About this exercise -> Copy each line of the records exactly, stopping only after the line that contains "Americana sound. How does that work?" has been written, and leave pictures out.

Source records ->
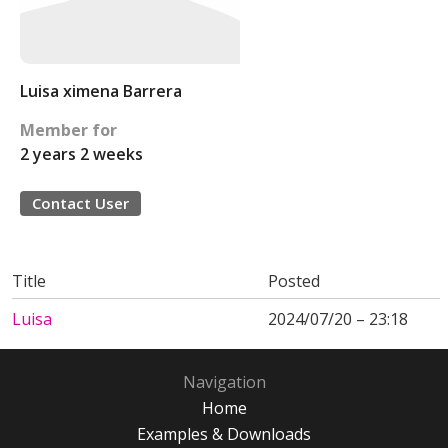
Luisa ximena Barrera
Member for
2 years 2 weeks
Contact User
Title
Posted
Luisa
2024/07/20 – 23:18
Navigation
Home
Examples & Downloads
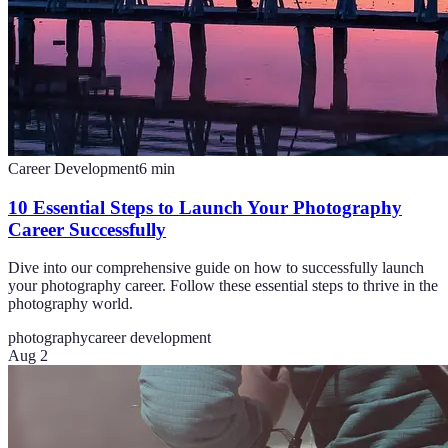
Career Development
6
min
10 Essential Steps to Launch Your Photography
Career Successfully
Dive into our comprehensive guide on how to successfully launch
your photography career. Follow these essential steps to thrive in the
photography world.
photography
career development
Aug 2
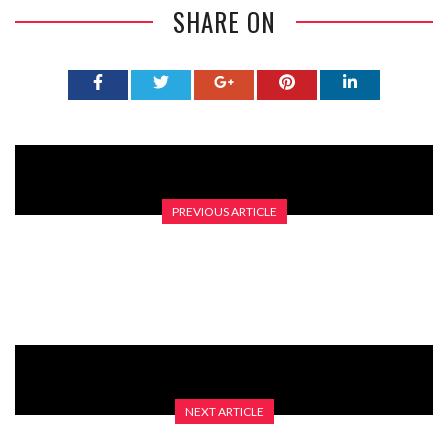
SHARE ON
PREVIOUS ARTICLE
IT’S ALL IN THE EYES!
NEXT ARTICLE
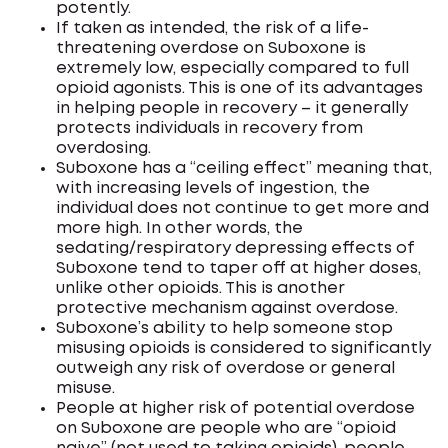
potently.
If taken as intended, the risk of a life-
threatening overdose on Suboxone is
extremely low, especially compared to full
opioid agonists. This is one of its advantages
in helping people in recovery – it generally
protects individuals in recovery from
overdosing.
Suboxone has a “ceiling effect” meaning that,
with increasing levels of ingestion, the
individual does not continue to get more and
more high. In other words, the
sedating/respiratory depressing effects of
Suboxone tend to taper off at higher doses,
unlike other opioids. This is another
protective mechanism against overdose.
Suboxone’s ability to help someone stop
misusing opioids is considered to significantly
outweigh any risk of overdose or general
misuse.
People at higher risk of potential overdose
on Suboxone are people who are “opioid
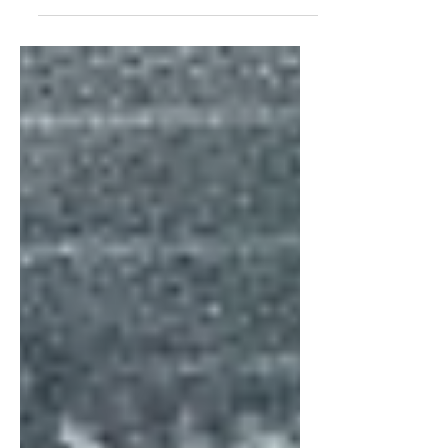
Americana sound. How does that work?
I’m not really sure but...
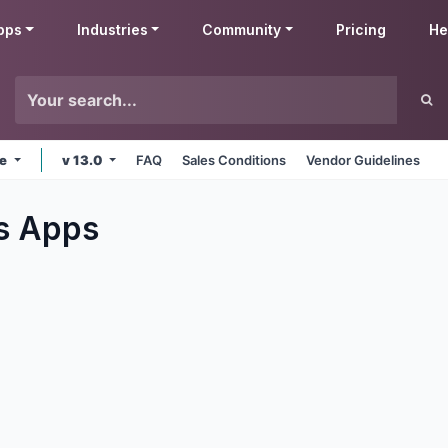
pps
Industries
Community
Pricing
He
ne
v 13.0
FAQ
Sales Conditions
Vendor Guidelines
s
Apps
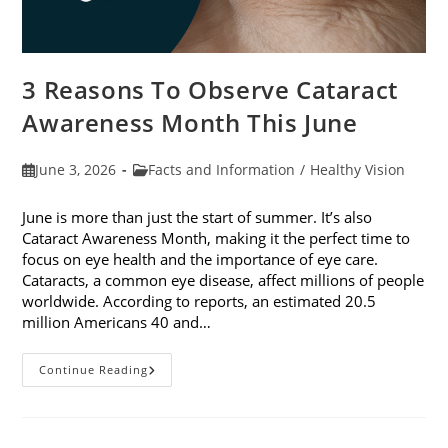
3 Reasons To Observe Cataract
Awareness Month This June
Post
Post
June 3, 2026
Facts and Information
/
Healthy Vision
published:
category:
June is more than just the start of summer. It’s also
Cataract Awareness Month, making it the perfect time to
focus on eye health and the importance of eye care.
Cataracts, a common eye disease, affect millions of people
worldwide. According to reports, an estimated 20.5
million Americans 40 and…
3
Continue Reading
Reasons
To
Observe
Cataract
Awareness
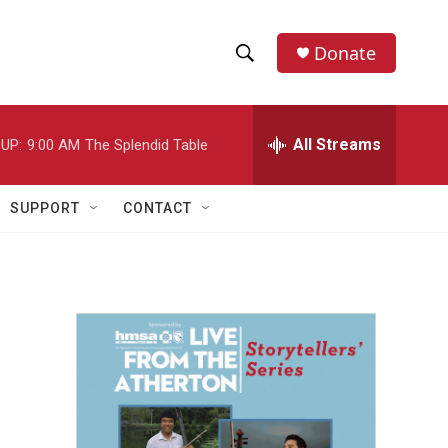
Donate
S
S
e
h
a
r
All Streams
UP:
9:00 AM
The Splendid Table
o
c
h
w
Q
SUPPORT
CONTACT
u
S
e
r
e
y
a
r
c
h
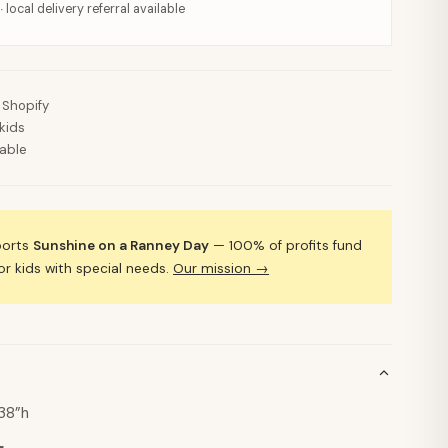
· local delivery referral available
 Shopify
kids
lable
ports
Sunshine on a Ranney Day
— 100% of profits fund
 kids with special needs.
Our mission →
 38”h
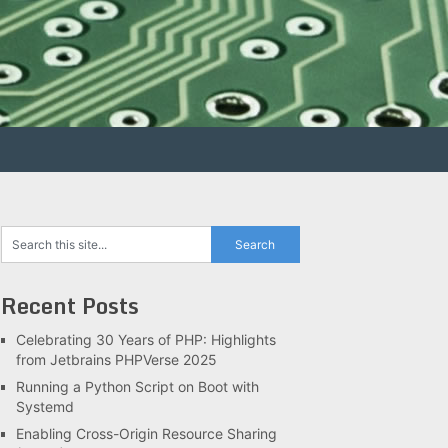
Recent Posts
Celebrating 30 Years of PHP: Highlights
from Jetbrains PHPVerse 2025
Running a Python Script on Boot with
Systemd
Enabling Cross-Origin Resource Sharing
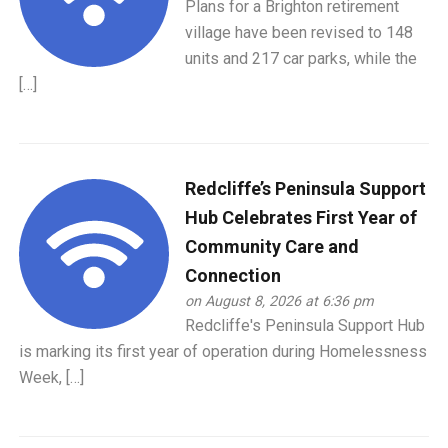
Plans for a Brighton retirement
village have been revised to 148
units and 217 car parks, while the
[…]
Redcliffe’s Peninsula Support
Hub Celebrates First Year of
Community Care and
Connection
on August 8, 2026 at 6:36 pm
Redcliffe's Peninsula Support Hub
is marking its first year of operation during Homelessness
Week, […]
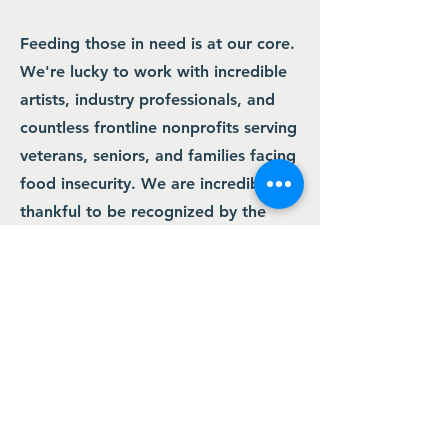
Feeding those in need is at our core.
We're lucky to work with incredible
artists, industry professionals, and
countless frontline nonprofits serving
veterans, seniors, and families facing
food insecurity. We are incredibly
thankful to be recognized by the
band and thank you for learning
more about what we do.
Contact Us
8274 E.Del Cadena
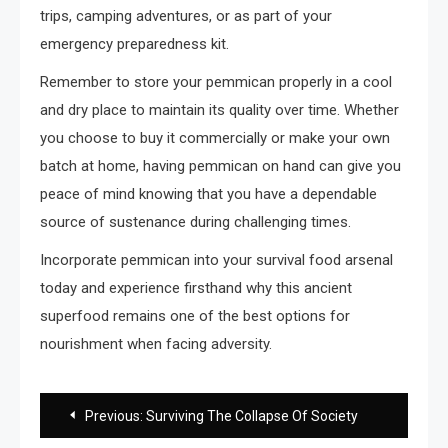
trips, camping adventures, or as part of your
emergency preparedness kit.
Remember to store your pemmican properly in a cool
and dry place to maintain its quality over time. Whether
you choose to buy it commercially or make your own
batch at home, having pemmican on hand can give you
peace of mind knowing that you have a dependable
source of sustenance during challenging times.
Incorporate pemmican into your survival food arsenal
today and experience firsthand why this ancient
superfood remains one of the best options for
nourishment when facing adversity.
Post
Previous:
Surviving The Collapse Of Society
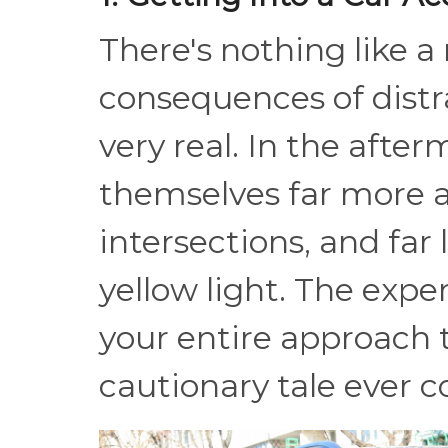
There's nothing like a
consequences of distra
very real. In the after
themselves far more a
intersections, and far 
yellow light. The expe
your entire approach t
cautionary tale ever c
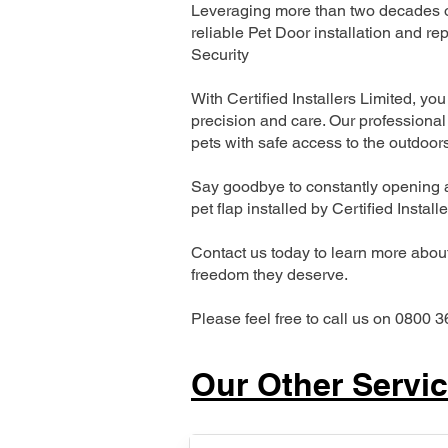
Leveraging more than two decades of
reliable Pet Door installation and
Security
With Certified Installers Limited, you 
precision and care. Our professional 
pets with safe access to the outdoor
Say goodbye to constantly opening a
pet flap installed by Certified Install
Contact us today to learn more about 
freedom they deserve.
Please feel free to call us on 0800 3
Our Other Servi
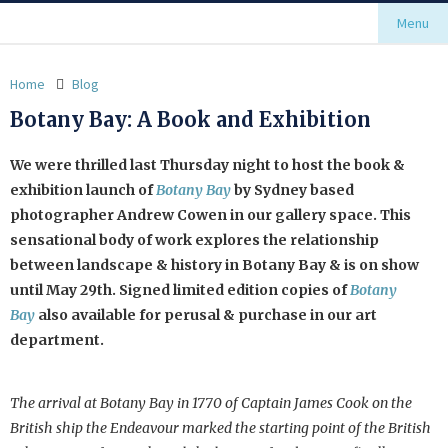
Menu
Home
Blog
Botany Bay: A Book and Exhibition
We were thrilled last Thursday night to host the book &
exhibition launch of
Botany Bay
by Sydney based
photographer Andrew Cowen in our gallery space. This
sensational body of work explores the relationship
between landscape & history in Botany Bay & is on show
until May 29th. Signed limited edition copies of
Botany
Bay
also available for perusal & purchase in our art
department.
The arrival at Botany Bay in 1770 of Captain James Cook on the
British ship the Endeavour marked the starting point of the British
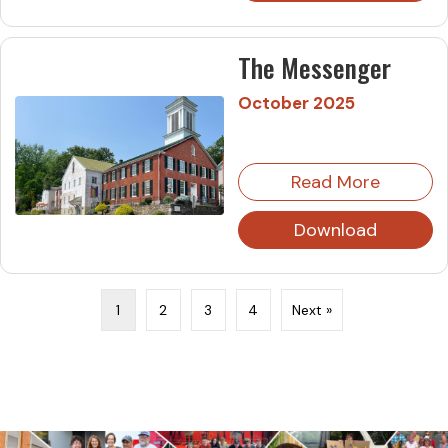
The Messenger
October 2025
Read More
Download
1
2
3
4
Next »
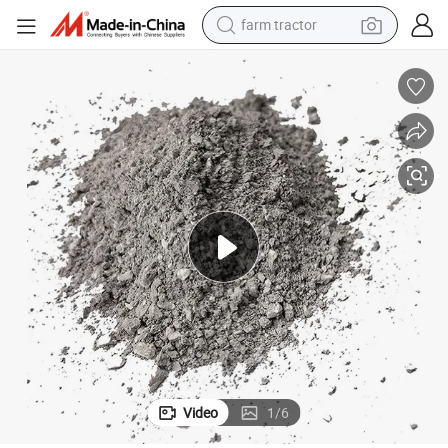
farm tractor
man watch
powder
electric scooter
living room sofa
earbud
dirt bike
smart phone
Video
1
/
6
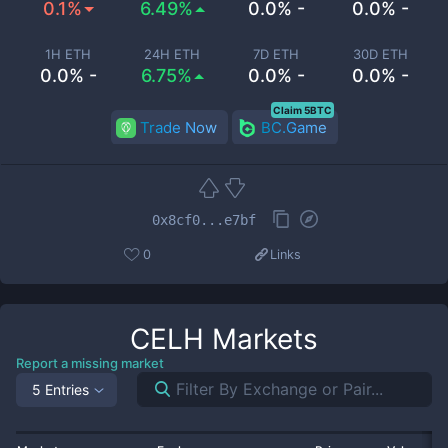
0.1%
6.49%
0.0% -
0.0% -
1H ETH
24H ETH
7D ETH
30D ETH
0.0% -
6.75%
0.0% -
0.0% -
Claim 5BTC
Trade Now
BC.Game
0x8cf0...e7bf
0
Links
CELH
Markets
Report a missing market
5 Entries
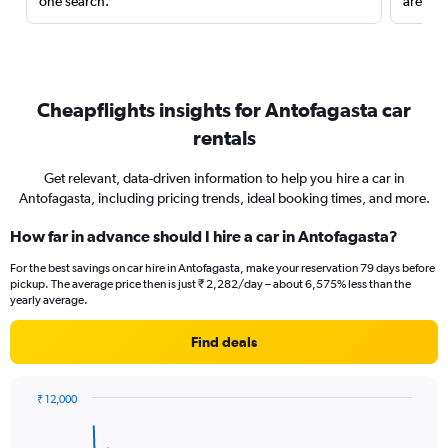
one search.
are red
Cheapflights insights for Antofagasta car
rentals
Get relevant, data-driven information to help you hire a car in
Antofagasta, including pricing trends, ideal booking times, and more.
How far in advance should I hire a car in Antofagasta?
For the best savings on car hire in Antofagasta, make your reservation 79 days before
pickup. The average price then is just ₹ 2,282/day – about 6,575% less than the
yearly average.
Find deals
₹ 12,000
Chart
Chart
graphic.
with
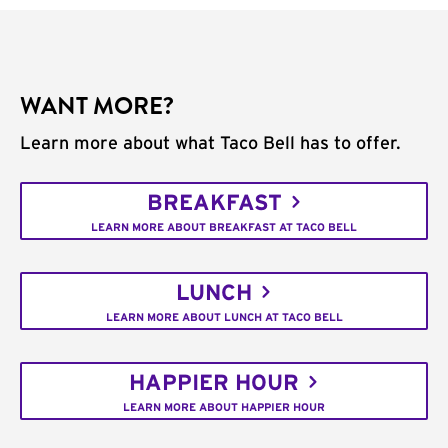
WANT MORE?
Learn more about what Taco Bell has to offer.
BREAKFAST
LEARN MORE ABOUT BREAKFAST AT TACO BELL
LUNCH
LEARN MORE ABOUT LUNCH AT TACO BELL
HAPPIER HOUR
LEARN MORE ABOUT HAPPIER HOUR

Answer space ->
Luisa ximena Barrera
Member for
2 years 2 weeks
Contact User
Title
Posted
Luisa
2024/07/20 – 23:18
Navigation
Home
Examples & Downloads
Career Development
6
min
10 Essential Steps to Launch Your Photography
Career Successfully
Dive into our comprehensive guide on how to successfully launch
your photography career. Follow these essential steps to thrive in the
photography world.
photography
career development
Aug 2
SHARE ON
PREVIOUS ARTICLE
IT’S ALL IN THE EYES!
NEXT ARTICLE
potently.
If taken as intended, the risk of a life-
threatening overdose on Suboxone is
extremely low, especially compared to full
opioid agonists. This is one of its advantages
in helping people in recovery – it generally
protects individuals in recovery from
overdosing.
Suboxone has a “ceiling effect” meaning that,
with increasing levels of ingestion, the
individual does not continue to get more and
more high. In other words, the
sedating/respiratory depressing effects of
Suboxone tend to taper off at higher doses,
unlike other opioids. This is another
protective mechanism against overdose.
Suboxone’s ability to help someone stop
misusing opioids is considered to significantly
outweigh any risk of overdose or general
misuse.
People at higher risk of potential overdose
on Suboxone are people who are “opioid
Americana sound. How does that work?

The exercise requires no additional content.